Siento algo de lastima por el, ya tiene completamente ocupada está semana y la otra, no sabía que manejar una empresa llevaba tanto trabajo, paso casi toda la mañana anotando en la laptop toda la información de cada empresa, para que quieren negociar con nosotros y llamando a cada uno de la lista para informales que día será la reunión, algunos que no contestan, así que me toca redactar les un correo con toda la información, justo cuando terminó y me dispongo a retocar mi maquillaje las puertas de el ascensor se abren, de allí sale una chica algo más joven que yo corriendo con un montón de papeles en las manos, lleva una cola mal hecha, una camisa blanca con una mancha de café en ella y unos pantalones de color marrón muy desgastados al igual que los zapatos, los cuales se ve que llegaron a ser negros es su momento, ahora están pelados y tiene parches grises, son bajos al igual que ella y me le quedó mirando con asco cuando noto que tiene alrededor de su boca lo que supongo es espuma de el café.
-Buenos días.- saluda antes de tirar todos los papeles en el escritorio frente a mi.

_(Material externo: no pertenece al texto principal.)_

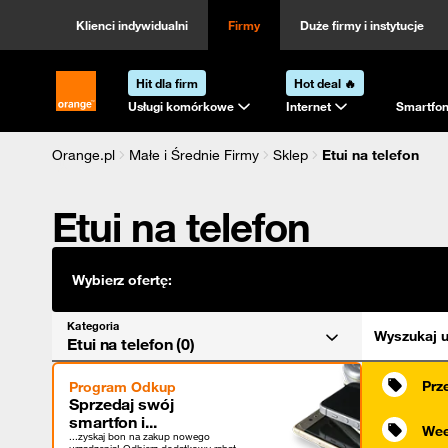
Kategoria
Sortowanie
Klienci indywidualni
Firmy
Duże firmy i instytucje
Hit dla firm
Hot deal 🔥
Strona główna Orange.pl
Usługi komórkowe
Internet
Smartfon
Orange.pl
Małe i Średnie Firmy
Sklep
Etui na telefon
Etui na telefon
Wybierz ofertę:
Kategoria
Wyszukaj u
Etui na telefon (0)
Prz
Program Odkup
Sprzedaj swój
smartfon i...
Wee
...zyskaj bon na zakup nowego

-¿Y tú eres?- hago una mueca cuando la veo doblarse un poco uno de los pies cuando iba a sentarse.
-Soy Macarena, la secretaria de el señor Rossefin.- me sonríe de manera amable.
-Ah.- intento devolverle la sonrisa pero ver la manera en la que está hace que me empiece a dar un tic en el ojo.
Finjo que estoy ocupada para no tener que hablarle más y me pongo a jugar un juego de cartas online.
-Tu debes ser la secretaria de el señor collins.- me vuelve a hablar, al parecer no entendió la pequeña indirecta de que no quiero hablar con ella.- Debes estar feliz yo lo estuve cuando me aceptaron es un buen trabajo con una paga excelente ¿Ya habías Sido secretaria antes? yo si, por cierto me gusta mucho tu cabello es muy bonito ¿Es natural? bueno eso no importa, de hecho tú eres muy bonita, ¿ya conociste al señor Collins? yo ya lo hice y te puedo decir que es muy amable y gua...
-Mira niña.- me tomo el puente de la nariz, siento que me va a dar algo si sigue hablando tanto.- Me halaga tu comentario pero necesito que te calles, no quiero hablar ahora y para serte sincera no llevas ni cinco minutos aquí y ya me estresa el que quieras saber tantas cosas, tu voz es irritante así que hazme el favor, has silencio y concéntrate en tus cosas.
Su sonrisa empieza a irse poco a poco mientras hablo y al final baja la mirada sin decir nada, me siento un poco mal por ella pero es que no soporto a las personas que te hablan como si tú les hubieras dado permiso, ella es una niña aún, pero desde ya tiene que aprender que a los que están por encima de ti se les respeta, y tal vez yo ahora no esté en mi mejor momento, pero pronto lo estaré y desde ya tiene que aprender a respetar.